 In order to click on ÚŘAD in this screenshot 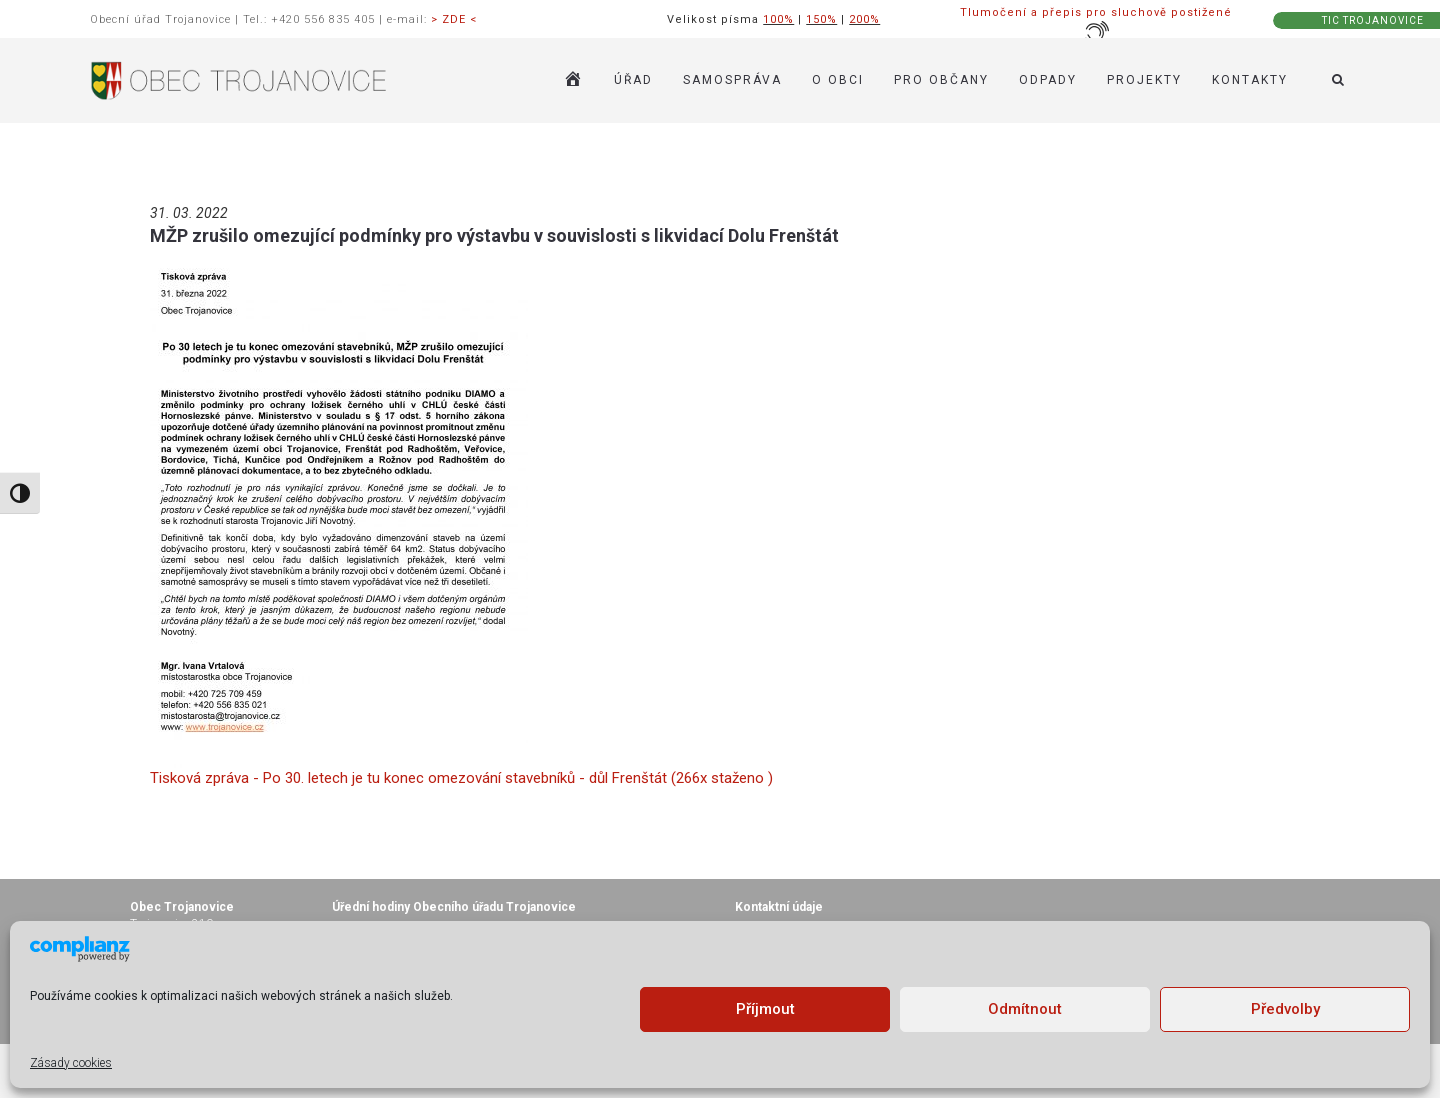, I will do `click(633, 80)`.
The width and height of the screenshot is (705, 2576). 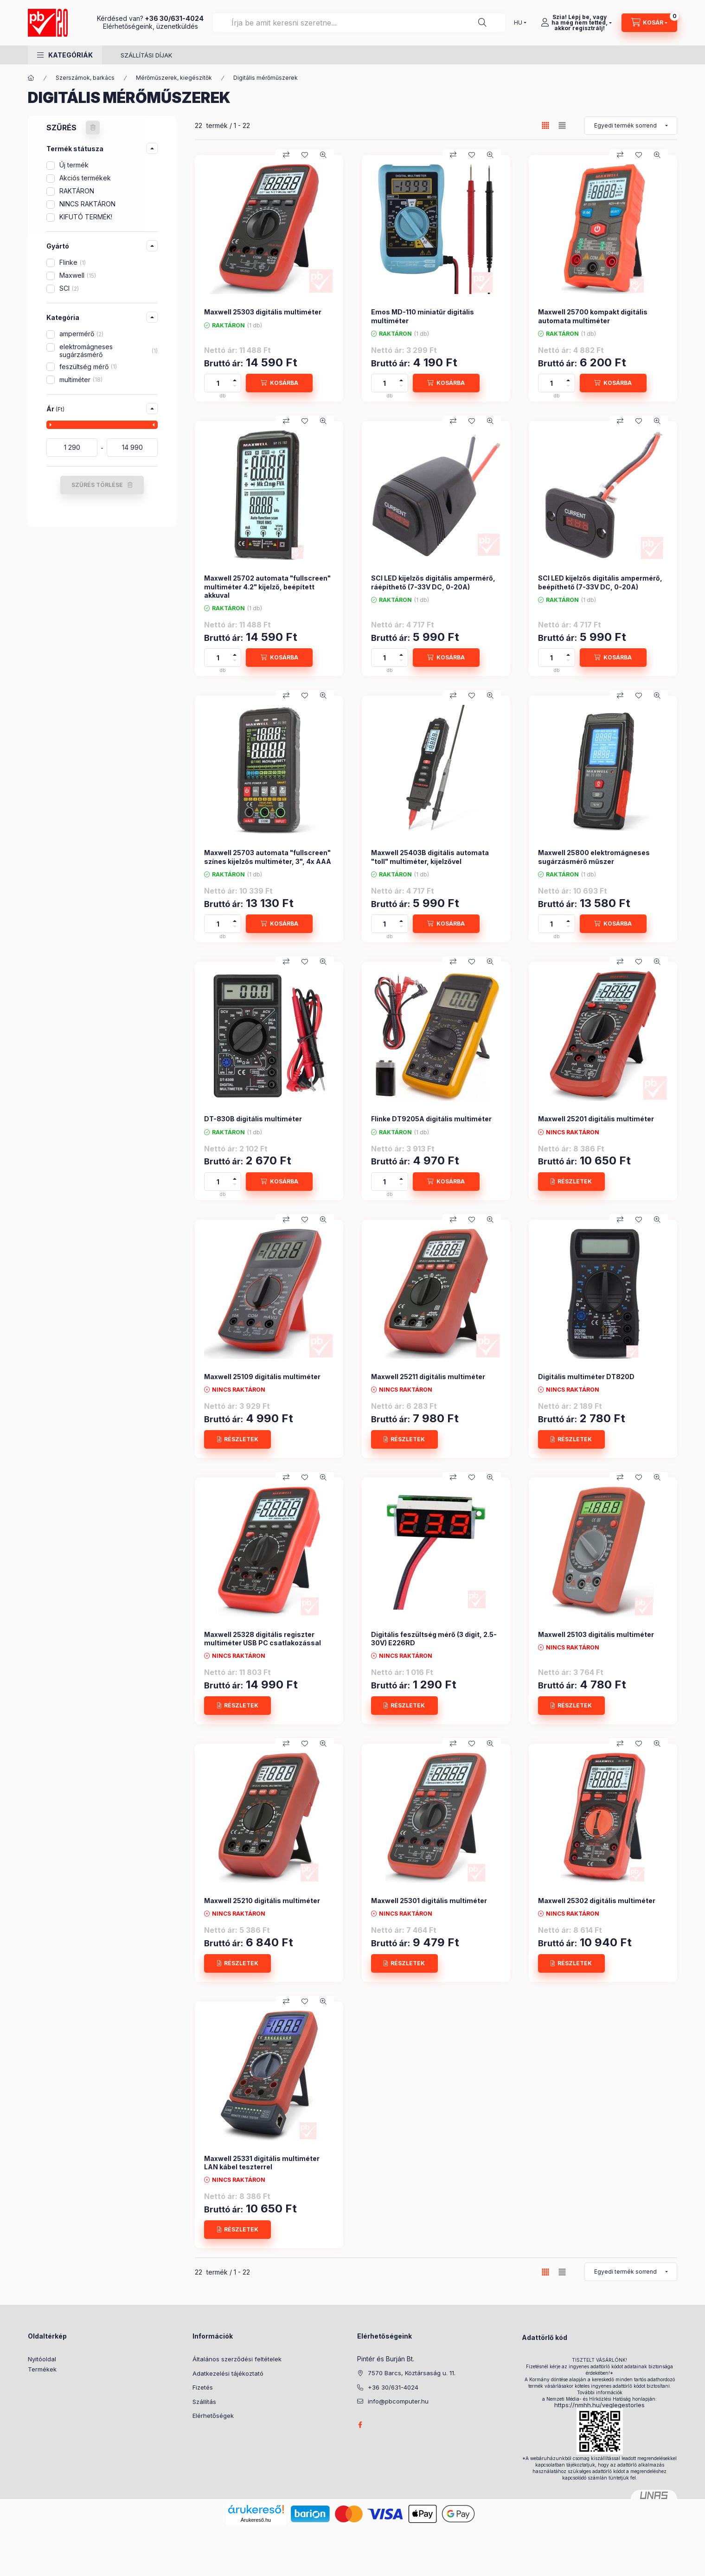 I want to click on feszültség mérő, so click(x=88, y=367).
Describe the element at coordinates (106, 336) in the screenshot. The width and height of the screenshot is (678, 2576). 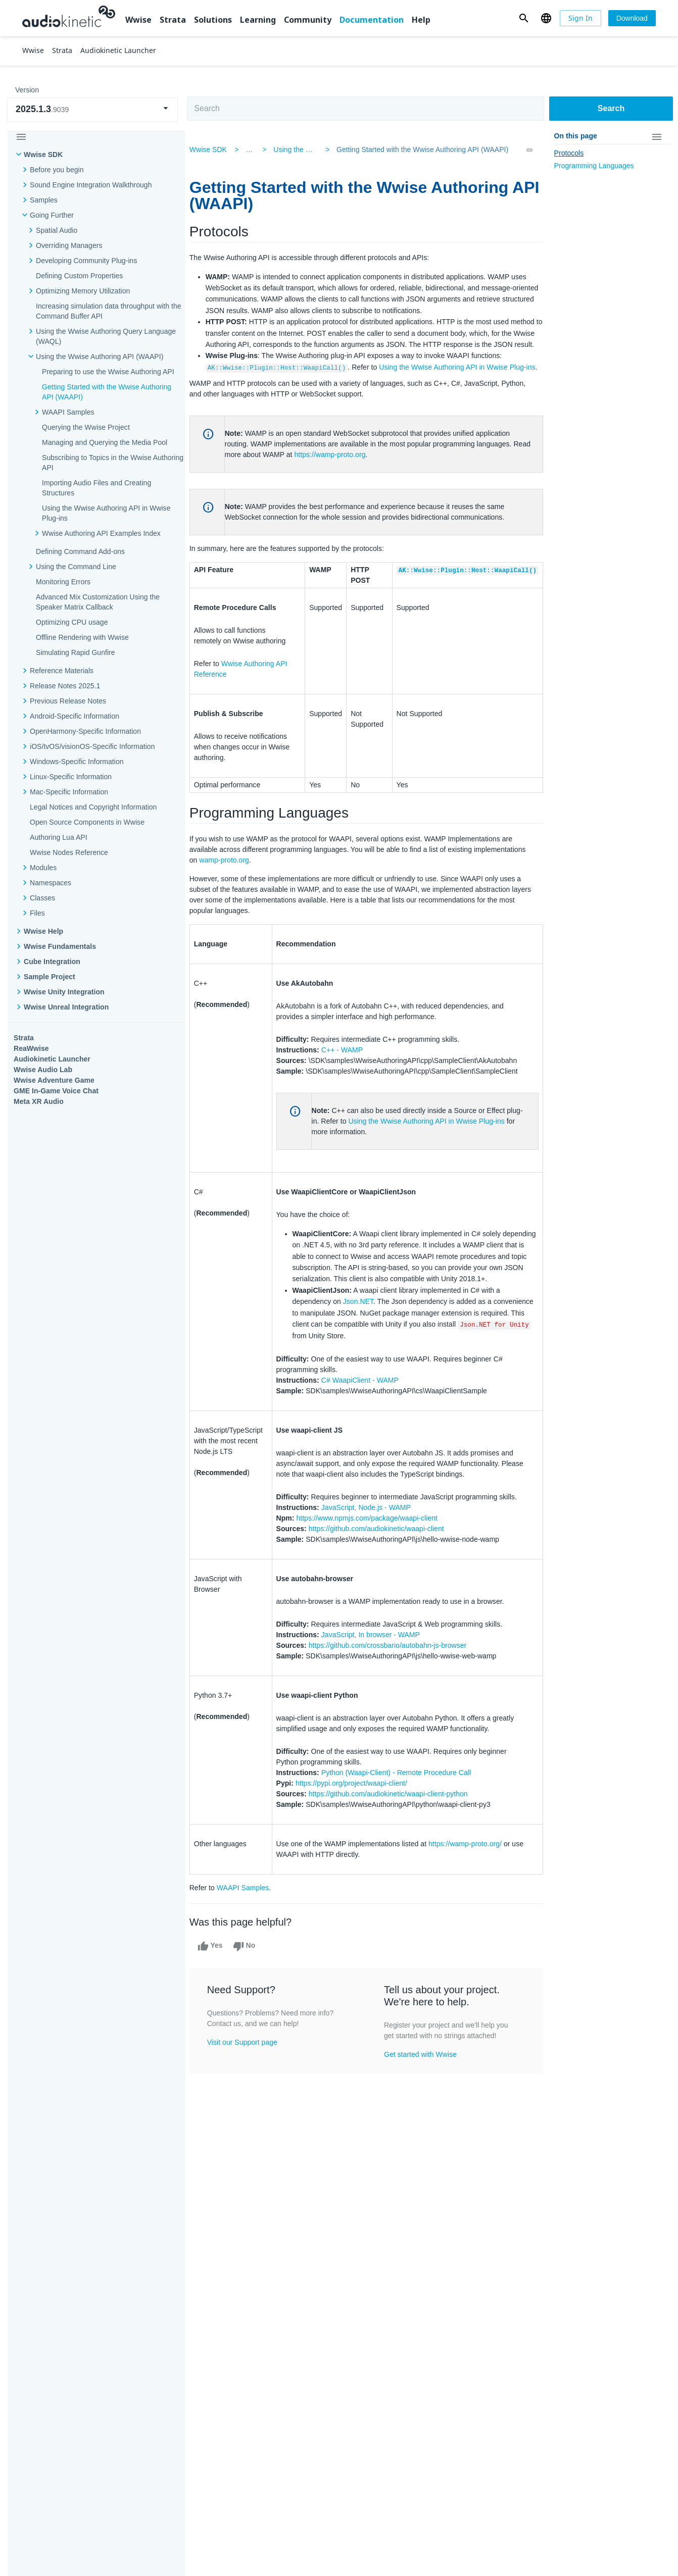
I see `Using the Wwise Authoring Query Language (WAQL)` at that location.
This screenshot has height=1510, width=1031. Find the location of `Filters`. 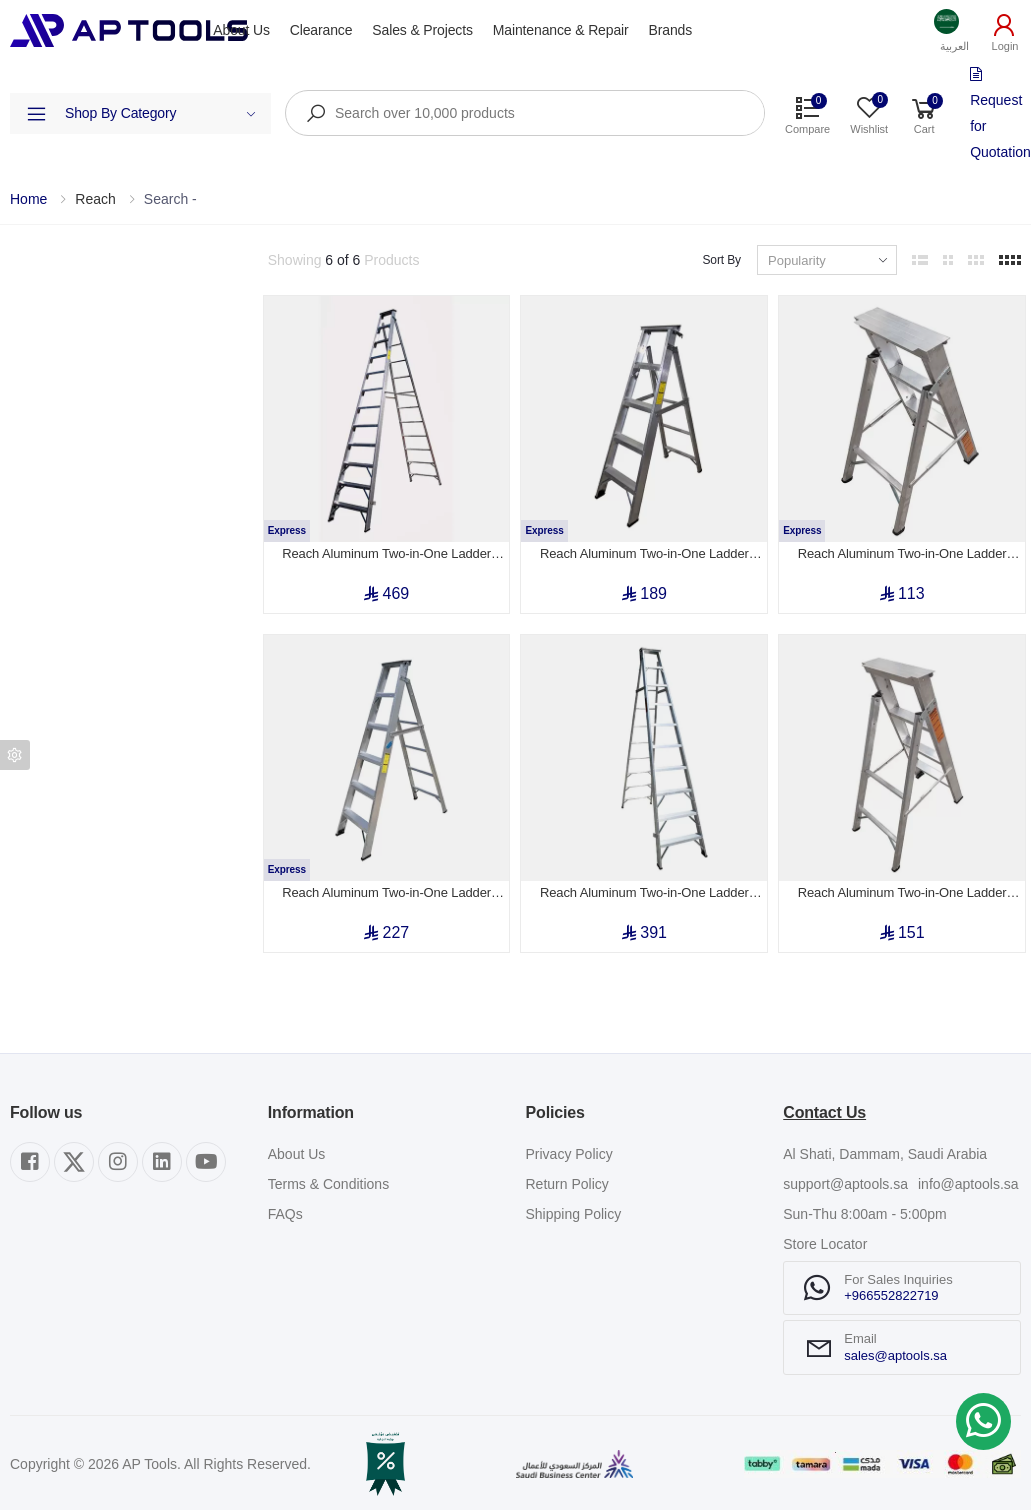

Filters is located at coordinates (28, 260).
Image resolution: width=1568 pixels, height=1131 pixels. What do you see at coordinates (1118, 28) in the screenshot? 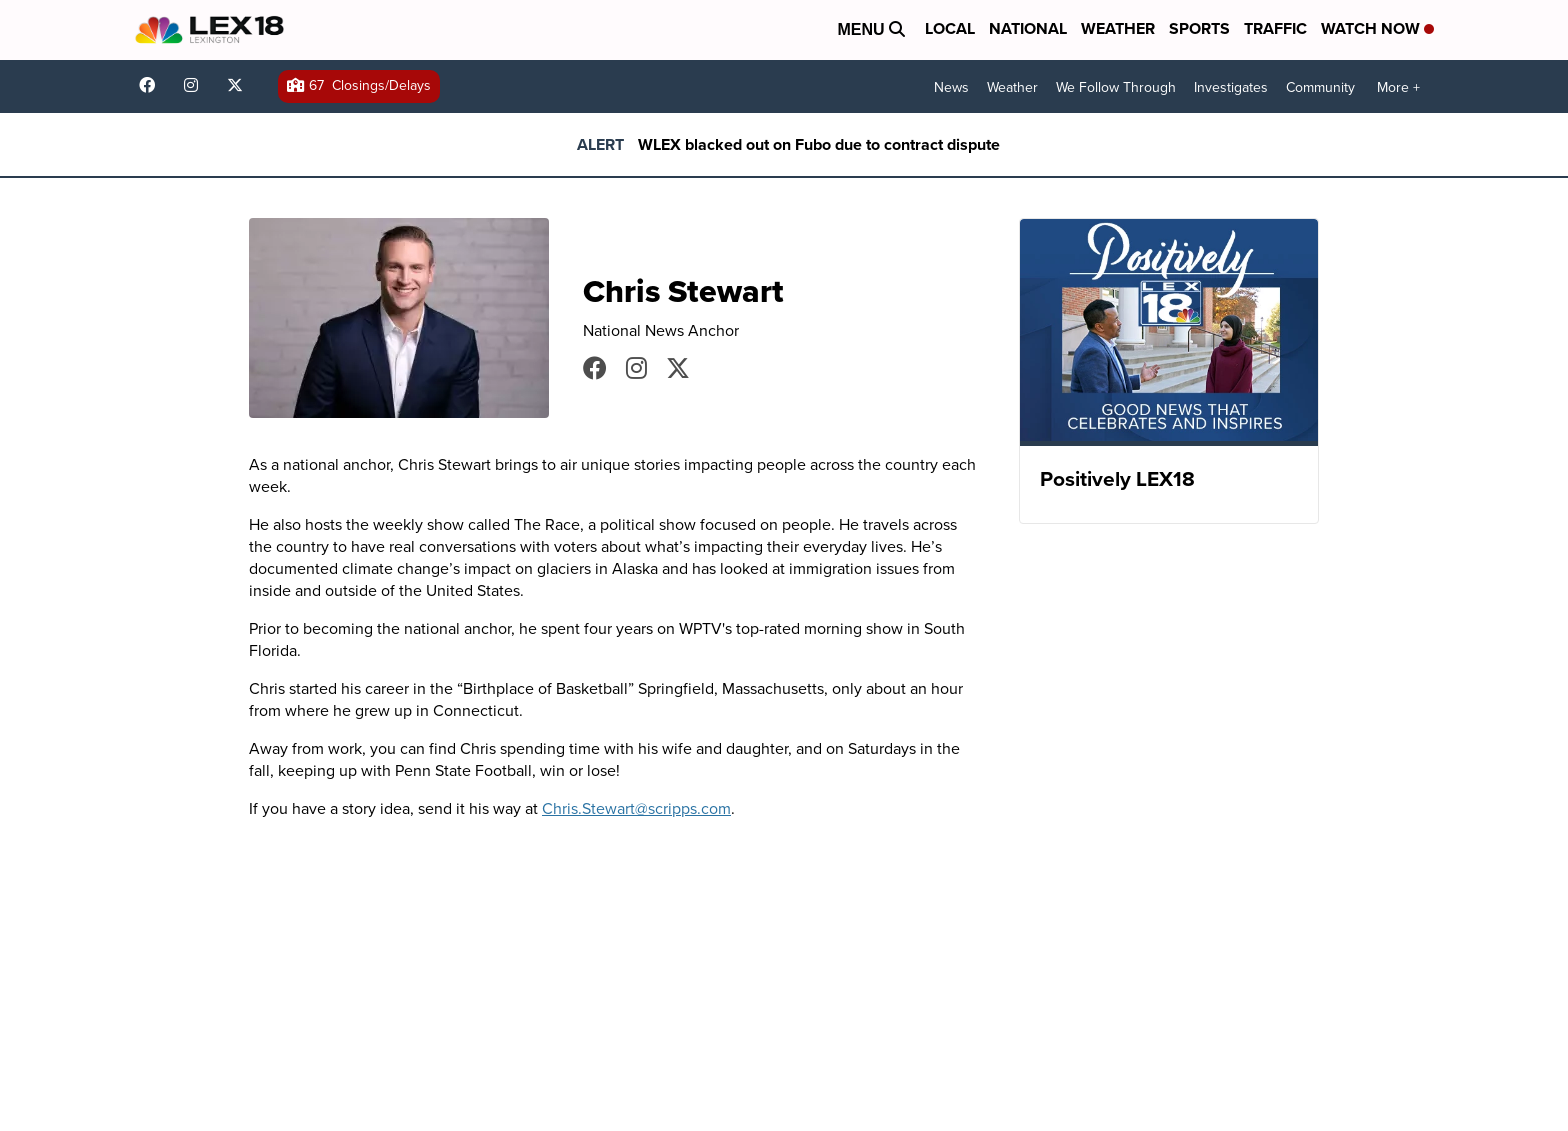
I see `Weather` at bounding box center [1118, 28].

Your task
The answer is to be the lines from the line that contains "This screenshot has" through the last line of the material, retyped exactly, both included, with pictures left out, please.

Output for this task
This screenshot has height=1510, width=1031. Find the location of `Filters`. 

Filters is located at coordinates (28, 260).
Image resolution: width=1568 pixels, height=1131 pixels. What do you see at coordinates (1118, 28) in the screenshot? 
I see `Weather` at bounding box center [1118, 28].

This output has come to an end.